> [EXERCISE OBJECTIVE]: Would you please copy the part of the material below that opens with the line containing "ferie 2026 (357, 167)" and closes with the line containing "LOS40 (350, 226)"? Copy it exactly, and only it.

> [MATERIAL SUPPLIED]:

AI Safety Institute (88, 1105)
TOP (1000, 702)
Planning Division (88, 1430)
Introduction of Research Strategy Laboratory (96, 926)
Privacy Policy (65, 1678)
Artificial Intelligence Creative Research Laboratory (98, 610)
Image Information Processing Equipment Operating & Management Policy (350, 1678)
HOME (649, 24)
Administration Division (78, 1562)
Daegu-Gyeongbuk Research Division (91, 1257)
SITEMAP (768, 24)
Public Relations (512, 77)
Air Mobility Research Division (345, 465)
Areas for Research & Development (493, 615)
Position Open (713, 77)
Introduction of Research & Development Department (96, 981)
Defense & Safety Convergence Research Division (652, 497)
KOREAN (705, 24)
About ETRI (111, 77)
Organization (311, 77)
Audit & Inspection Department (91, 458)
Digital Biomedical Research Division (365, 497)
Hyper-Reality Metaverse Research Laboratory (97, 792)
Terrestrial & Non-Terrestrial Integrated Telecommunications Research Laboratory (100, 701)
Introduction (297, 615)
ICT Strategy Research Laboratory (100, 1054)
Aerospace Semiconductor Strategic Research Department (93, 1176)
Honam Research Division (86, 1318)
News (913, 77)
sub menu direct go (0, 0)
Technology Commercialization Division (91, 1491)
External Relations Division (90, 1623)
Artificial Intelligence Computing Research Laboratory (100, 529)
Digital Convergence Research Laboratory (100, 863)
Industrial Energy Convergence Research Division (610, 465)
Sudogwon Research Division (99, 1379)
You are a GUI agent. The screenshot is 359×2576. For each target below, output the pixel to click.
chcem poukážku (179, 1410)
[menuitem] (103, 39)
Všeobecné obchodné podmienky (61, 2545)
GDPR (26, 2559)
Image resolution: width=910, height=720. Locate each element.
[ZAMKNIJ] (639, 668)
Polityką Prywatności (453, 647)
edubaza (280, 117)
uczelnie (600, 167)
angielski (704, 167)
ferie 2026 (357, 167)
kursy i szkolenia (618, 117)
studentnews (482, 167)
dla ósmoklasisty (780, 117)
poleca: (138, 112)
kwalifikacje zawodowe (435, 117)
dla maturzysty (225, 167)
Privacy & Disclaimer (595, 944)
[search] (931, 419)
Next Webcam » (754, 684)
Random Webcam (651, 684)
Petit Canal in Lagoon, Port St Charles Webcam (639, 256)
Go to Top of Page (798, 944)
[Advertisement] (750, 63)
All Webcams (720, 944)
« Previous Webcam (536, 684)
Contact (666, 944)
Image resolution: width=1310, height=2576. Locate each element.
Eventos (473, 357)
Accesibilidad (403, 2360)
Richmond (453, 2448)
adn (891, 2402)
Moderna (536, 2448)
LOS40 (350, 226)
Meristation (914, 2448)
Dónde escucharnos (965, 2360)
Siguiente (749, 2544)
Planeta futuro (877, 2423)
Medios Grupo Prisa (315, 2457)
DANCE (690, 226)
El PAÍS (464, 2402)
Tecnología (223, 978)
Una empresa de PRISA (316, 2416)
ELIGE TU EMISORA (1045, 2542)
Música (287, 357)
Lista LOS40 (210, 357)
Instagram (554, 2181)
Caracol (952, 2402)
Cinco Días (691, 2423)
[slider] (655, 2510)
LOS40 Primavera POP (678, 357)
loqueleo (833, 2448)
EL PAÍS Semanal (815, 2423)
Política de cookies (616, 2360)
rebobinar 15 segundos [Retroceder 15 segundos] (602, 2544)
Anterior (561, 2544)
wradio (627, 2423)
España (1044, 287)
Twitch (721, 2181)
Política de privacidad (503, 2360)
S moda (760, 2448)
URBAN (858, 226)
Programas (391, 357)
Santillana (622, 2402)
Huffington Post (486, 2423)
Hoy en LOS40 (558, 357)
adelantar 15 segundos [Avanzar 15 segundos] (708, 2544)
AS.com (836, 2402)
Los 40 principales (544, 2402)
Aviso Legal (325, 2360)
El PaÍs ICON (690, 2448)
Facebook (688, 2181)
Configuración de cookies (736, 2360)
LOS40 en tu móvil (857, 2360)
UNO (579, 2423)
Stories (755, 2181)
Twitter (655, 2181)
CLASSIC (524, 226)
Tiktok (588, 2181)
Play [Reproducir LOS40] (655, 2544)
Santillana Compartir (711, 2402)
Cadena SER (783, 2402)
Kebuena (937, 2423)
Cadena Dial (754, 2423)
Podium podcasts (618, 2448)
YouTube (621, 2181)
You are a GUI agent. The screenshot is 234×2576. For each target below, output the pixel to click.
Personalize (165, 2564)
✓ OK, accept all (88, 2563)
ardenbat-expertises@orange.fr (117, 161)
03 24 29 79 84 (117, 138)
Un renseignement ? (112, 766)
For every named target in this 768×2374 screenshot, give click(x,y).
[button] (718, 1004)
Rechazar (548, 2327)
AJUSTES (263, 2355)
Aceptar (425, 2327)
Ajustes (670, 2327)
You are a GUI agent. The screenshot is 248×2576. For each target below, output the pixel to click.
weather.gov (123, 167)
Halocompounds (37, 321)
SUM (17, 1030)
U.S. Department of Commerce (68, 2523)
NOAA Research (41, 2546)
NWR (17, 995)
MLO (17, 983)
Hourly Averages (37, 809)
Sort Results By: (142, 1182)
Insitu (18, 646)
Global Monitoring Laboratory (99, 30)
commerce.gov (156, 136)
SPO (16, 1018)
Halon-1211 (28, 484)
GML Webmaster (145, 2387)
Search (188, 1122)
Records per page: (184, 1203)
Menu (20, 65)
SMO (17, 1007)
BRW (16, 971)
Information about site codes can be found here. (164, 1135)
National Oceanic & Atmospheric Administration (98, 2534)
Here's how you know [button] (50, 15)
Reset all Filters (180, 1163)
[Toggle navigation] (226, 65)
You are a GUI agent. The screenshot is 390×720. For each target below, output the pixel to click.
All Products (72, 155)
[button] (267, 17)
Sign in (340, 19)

> [RESULT BELOW]:
ferie 2026 (357, 167)
kursy i szkolenia (618, 117)
studentnews (482, 167)
dla ósmoklasisty (780, 117)
poleca: (138, 112)
kwalifikacje zawodowe (435, 117)
dla maturzysty (225, 167)
Privacy & Disclaimer (595, 944)
[search] (931, 419)
Next Webcam » (754, 684)
Random Webcam (651, 684)
Petit Canal in Lagoon, Port St Charles Webcam (639, 256)
Go to Top of Page (798, 944)
[Advertisement] (750, 63)
All Webcams (720, 944)
« Previous Webcam (536, 684)
Contact (666, 944)
Image resolution: width=1310, height=2576. Locate each element.
Eventos (473, 357)
Accesibilidad (403, 2360)
Richmond (453, 2448)
adn (891, 2402)
Moderna (536, 2448)
LOS40 (350, 226)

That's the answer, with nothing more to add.